‘How can I increase my rankings in TripAdvisor?’
If I had a one dollar coin for every time someone asked me that question, I could buy lots of mint chocolate chip ice cream.
Here’s the answer: understand what TripAdvisor wants, and give it to them. When you give TripAdvisor what they want, they will return the favor (hopefully!).
So what does TripAdvisor actually want? Let’s start with the obvious: the #1 thing that TripAdvisor wants is more profits. TA’s profits come from having active users — when they have active users, they make money. Their stock market valuation goes up and down based on how many active users they have. It’s a big deal! In fact, ‘active users’ is one of the key metrics for all social media websites including Facebook, Twitter and Pinterest.
Because of this, there’s a lot of pressure on the CEO of TripAdvisor to get and keep more active users. Keep the CEO happy!

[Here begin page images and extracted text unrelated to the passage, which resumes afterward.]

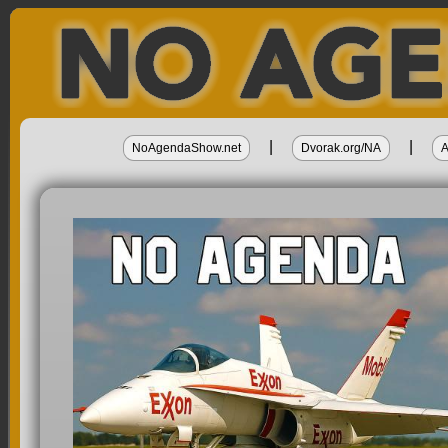
|
|
NoAgendaShow.net
Dvorak.org/NA
A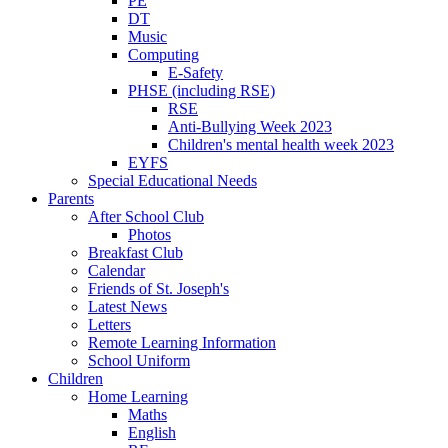
PE
DT
Music
Computing
E-Safety
PHSE (including RSE)
RSE
Anti-Bullying Week 2023
Children's mental health week 2023
EYFS
Special Educational Needs
Parents
After School Club
Photos
Breakfast Club
Calendar
Friends of St. Joseph's
Latest News
Letters
Remote Learning Information
School Uniform
Children
Home Learning
Maths
English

There’s two ways for TripAdvisor to get an active user: sign up a completely new user or convert a currently inactive user into an active user.
Following on from active users, the #2 thing that TripAdvisor wants is useful information. If a user is on their website but clicks away, that person is lost. To keep them, TripAdvisor needs valuable content! This means that TripAdvisor will reward you for keeping their users active and getting them to post content.
Here are the three main ranking factors on TripAdvisor for tour operators according to them:
- Average review score (far and away the most important!)
- Quantity of reviews
- Recency of reviews
This is important to understand: TripAdvisor will reward you for keeping their users active and happy. So, what do you need? A steady stream of reviews. Obviously, these are not the ONLY three factors in the TripAdvisor algorithm, as anyone who has ever analyzed the TA rankings will know. However, they’re the major three.
You Need a System
Do you have a system for generating reviews? Many operators don’t. Your TripAdvisor rankings – and thereby, a potential large source of your revenue – depend on it. Their statistics show that listings with 11+ reviews receive 26% more engagement, so clearly they are going to reward that.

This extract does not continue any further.